Protecting Employees During Summer Heat
Temperatures remain, don’t forget to think about the impact that may have on your employees as they try to stay cool and productive.
With temperatures in the area expected to break into the one-hundred-degree range this week, the threat of heat stress in the workplace will be very high. It’s also important to remember that “Other heat stress factors are also very important. In addition to temperature, increased relative humidity, decreased air movement, or lack of shading from direct heat (radiant temperature) can all affect the potential for heat stress.”
According to Iowa State Universities Environmental Health and Safety program “the signs of heat stress can often be overlooked by the victim”.
Being aware of the signs is important for everyone on your team to know. “The individual may at ﬁrst be confused or unable to concentrate, followed by more severe symptoms, such as fainting and/or collapsing. If heat stress symptoms occur, move the victim to a cool, shaded area, give him or her water, and immediately contact a supervisor or another individual to provide assistance.”
Some Tips from Iowa Stat for safe practices:
- Allow time for employees to adjust to hot jobs when possible. It often takes two to three weeks for an employee to become acclimated to a hot environment.

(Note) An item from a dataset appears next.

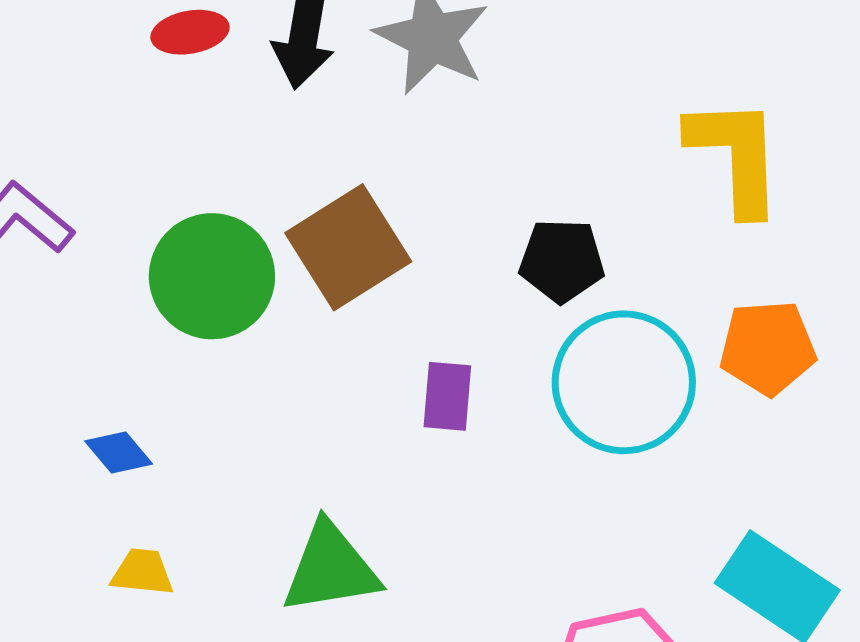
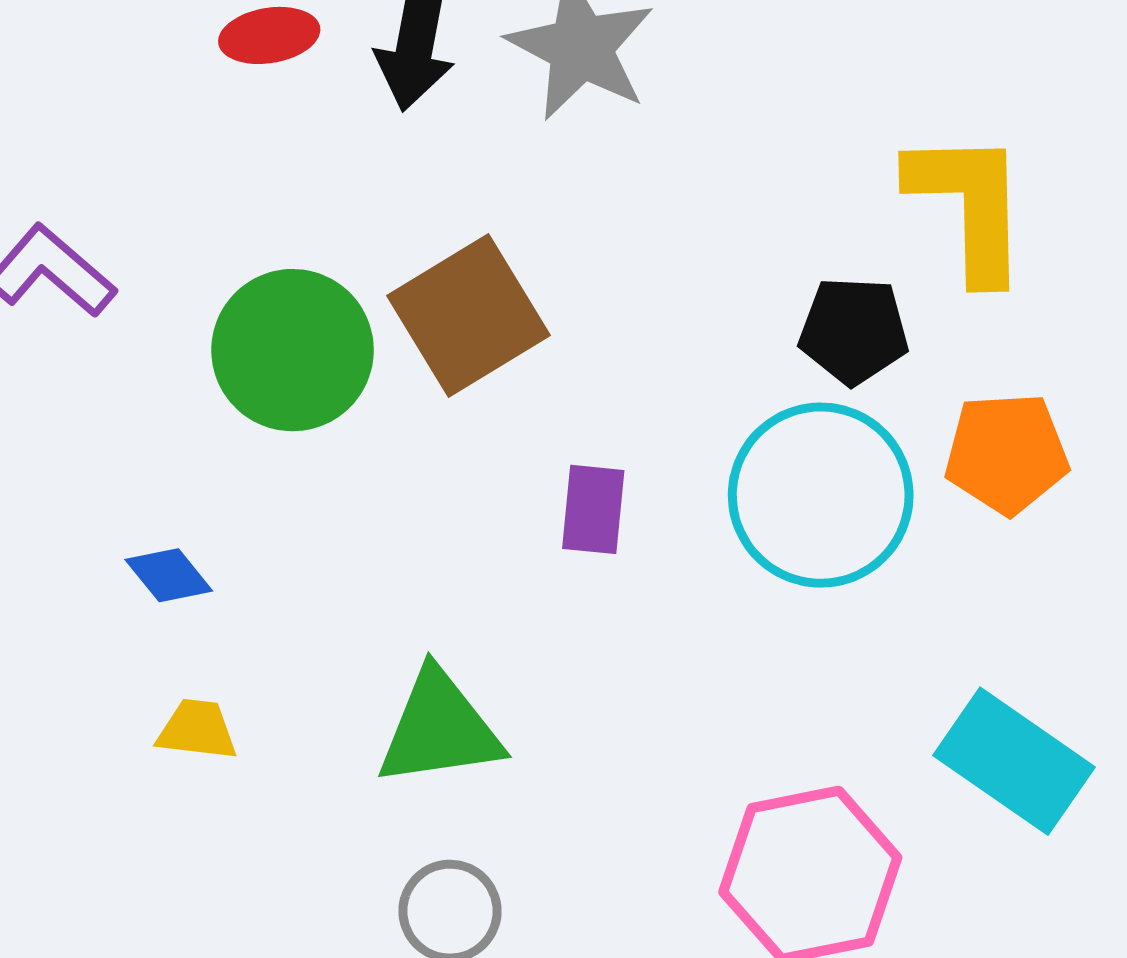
black pentagon: (562, 261) -> (854, 331), moved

- Adjust the work schedule, if possible. Assign heavier work on cooler days or during the cooler part of the day.
- Reduce the workload. Increase the use of equipment on hot days to reduce physical labor.
- Establish a schedule for work and rest periods during hot days.
- Train workers to recognize signs and symptoms of heat stress disorders and be prepared to give first aid if necessary.
Having a plan of action to help reduce heat stress and keep you employees safe can go a long way to keeping it a safe summer for all.